I started making handmade soap about four years ago because I fell in love with the handmade soap I used to buy at the farmer’s market in my old home in Georgia. I don’t know if I thought handmade soap didn’t exist in Massachusetts or what, but I decided I wanted to learn how to make it myself because I was moving and wouldn’t be able to buy it from the farmer’s market anymore. I did a lot of research before I moved, but I didn’t make my first batch until after I moved to Massachusetts. It didn’t take long before it was one of my favorite things to do. I loved to experiment. I loved to create. I loved the end product. My skin is in excellent shape, and I attribute it entirely to the fact that I am exclusively using the soap and lotion I make myself. In fact, if I travel and forget to pack my own soap or perhaps think it’s a hassle and wind up using the hotel soap, my skin hates it.

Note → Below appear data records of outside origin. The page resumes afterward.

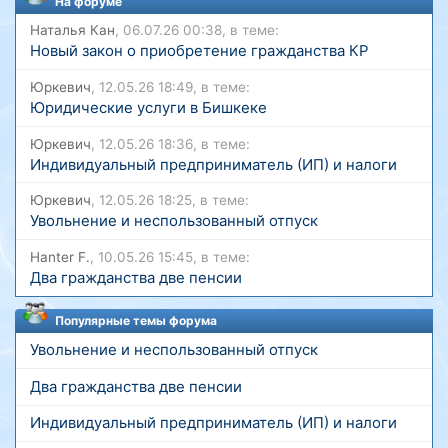
На форуме
Наталья Кан
, 06.07.26 00:38, в теме:
Новый закон о приобретение гражданства КР
Юркевич
, 12.05.26 18:49, в теме:
Юридические услуги в Бишкеке
Юркевич
, 12.05.26 18:36, в теме:
Индивидуальный предприниматель (ИП) и налоги
Юркевич
, 12.05.26 18:25, в теме:
Увольнение и неспользованный отпуск
Hanter F.
, 10.05.26 15:45, в теме:
Два гражданства две пенсии
Популярные темы форума
Увольнение и неспользованный отпуск
Два гражданства две пенсии
Индивидуальный предприниматель (ИП) и налоги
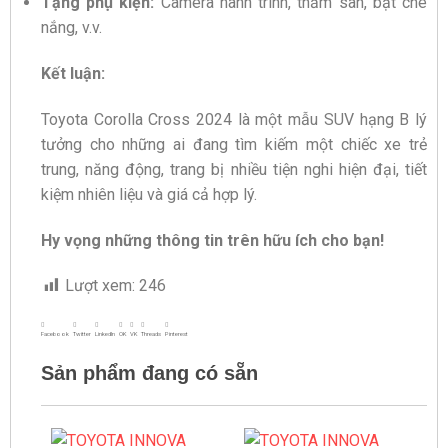
Tặng phụ kiện:
Camera hành trình, thảm sàn, bạt che
nắng, v.v.
Kết luận:
Toyota Corolla Cross 2024 là một mẫu SUV hạng B lý
tưởng cho những ai đang tìm kiếm một chiếc xe trẻ
trung, năng động, trang bị nhiều tiện nghi hiện đại, tiết
kiệm nhiên liệu và giá cả hợp lý.
Hy vọng những thông tin trên hữu ích cho bạn!
Lượt xem:
246
Facebook
Twitter
LinkedIn
OK
VK
Threads
Pinterest
Sản phẩm đang có sẵn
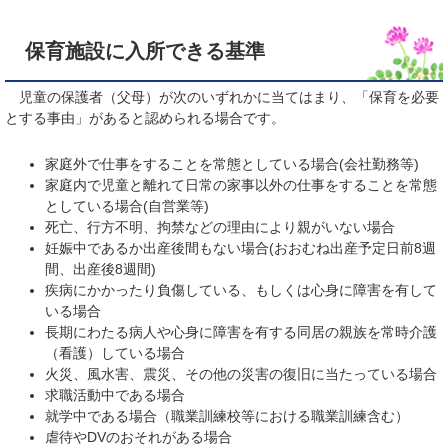
保育施設に入所できる基準
児童の保護者（父母）が次のいずれかに当てはまり、「保育を必要
とする事由」があると認められる場合です。
家庭外で仕事をすることを常態としている場合(会社勤務等)
家庭内で児童と離れて日常の家事以外の仕事をすることを常態
としている場合(自営業等)
死亡、行方不明、拘禁などの理由により親がいない場合
妊娠中であるか出産後間もない場合(おおむね出産予定日前8週
間、出産後8週間)
疾病にかかったり負傷している、もしくは心身に障害を有して
いる場合
長期にわたる病人や心身に障害を有する同居の親族を常時介護
（看護）している場合
火災、風水害、震災、その他の災害の復旧に当たっている場合
求職活動中である場合
就学中である場合（職業訓練校等における職業訓練含む）
虐待やDVのおそれがある場合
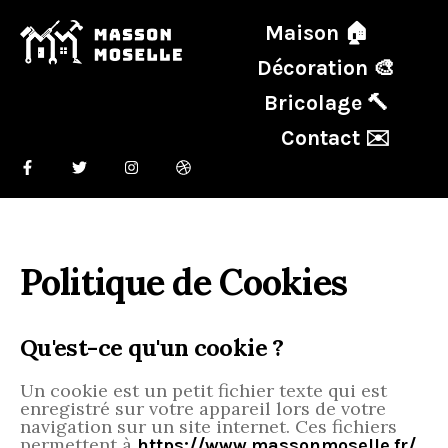
Maison 🏠
Décoration 🎨
Bricolage 🔨
Contact ✉️
Politique de Cookies
Qu'est-ce qu'un cookie ?
Un cookie est un petit fichier texte qui est
enregistré sur votre appareil lors de votre
navigation sur un site internet. Ces fichiers
permettent à
https://www.massonmoselle.fr/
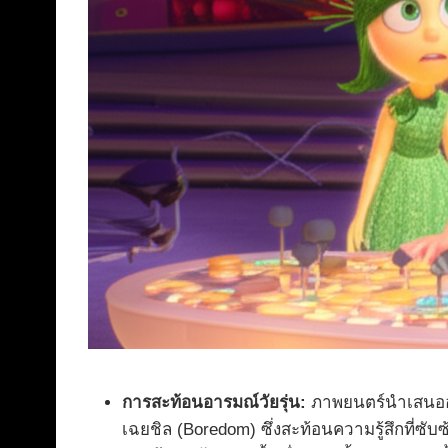
การสะท้อนอารมณ์วัยรุ่น:
ภาพยนตร์นำเสนออา
เฉยชิล (Boredom) ซึ่งสะท้อนความรู้สึกที่ซั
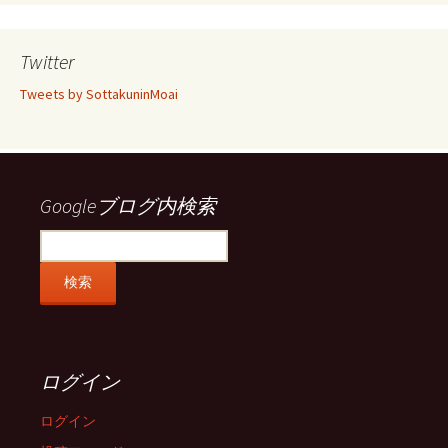
ん
ん
ん
ん
の
の
の
の
プ
プ
プ
プ
ロ
ロ
ロ
ロ
Twitter
フ
フ
フ
フ
ィ
ィ
ィ
ィ
Tweets by SottakuninMoai
ー
ー
ー
ー
ル
ル
ル
ル
を
を
を
を
Facebook
Twitter
Instagram
Pinterest
で
で
で
で
表
表
表
表
示
示
示
示
Googleブログ内検索
ログイン
ログイン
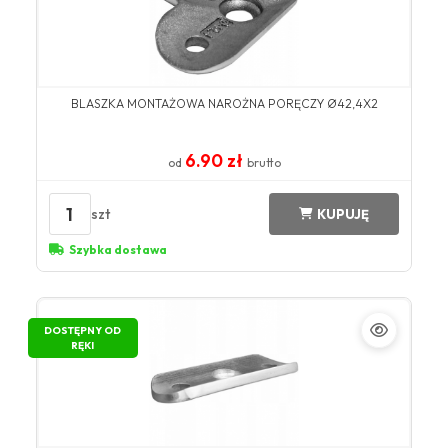
BLASZKA MONTAŻOWA NAROŻNA PORĘCZY Ø42,4X2
6.90 zł
od
brutto
1
szt
KUPUJĘ
Szybka dostawa
DOSTĘPNY OD
RĘKI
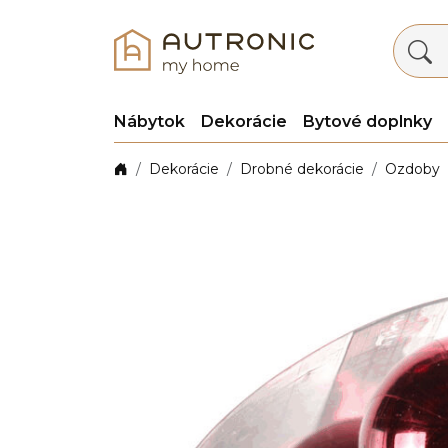
Nábytok
Dekorácie
Bytové doplnky
Dekorácie
Drobné dekorácie
Ozdoby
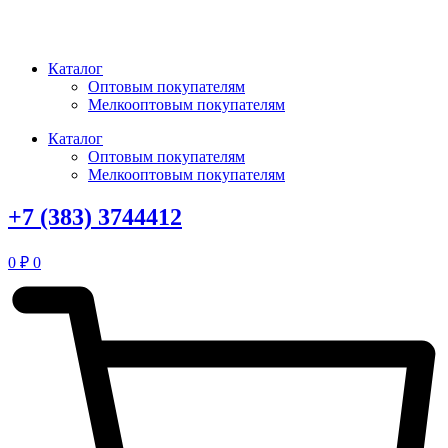
Перейти
к
содержимому
Каталог
Оптовым покупателям
Мелкооптовым покупателям
Каталог
Оптовым покупателям
Мелкооптовым покупателям
+7 (383) 3744412
0
₽
0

I haven’t made a lot of soap this summer. My son actually asked me about it about a month ago. I have no intentions of stopping entirely, but it is true I’m scaling back. I am finding I want to make time to do other things, too. Spend time with my husband and children. Read. Travel. Write. I firmly believe, and have said often when people ask me how I do so much, that we make time to do the things that are important to us.
I would be lying if I said I didn’t find the business end of making soap a bit frustrating. I haven’t been successful at markets, and that has been disheartening. I can’t get into our local farmer’s market. I find keeping up with more than a few wholesale accounts exhausting, so I have elected not to pick up any more wholesale accounts. When I lost a wholesale account earlier this year for reasons that were not explained (and I didn’t pursue), I was secretly relieved because I could spend more time making the soap I want to make. That is what I love about making soap in the first place. Making what I want. But what I want to make is not always what people want to buy, and that has been a frustrating thing to experience. I want to show off a new technique or try a new recipe. But people want to buy their favorites.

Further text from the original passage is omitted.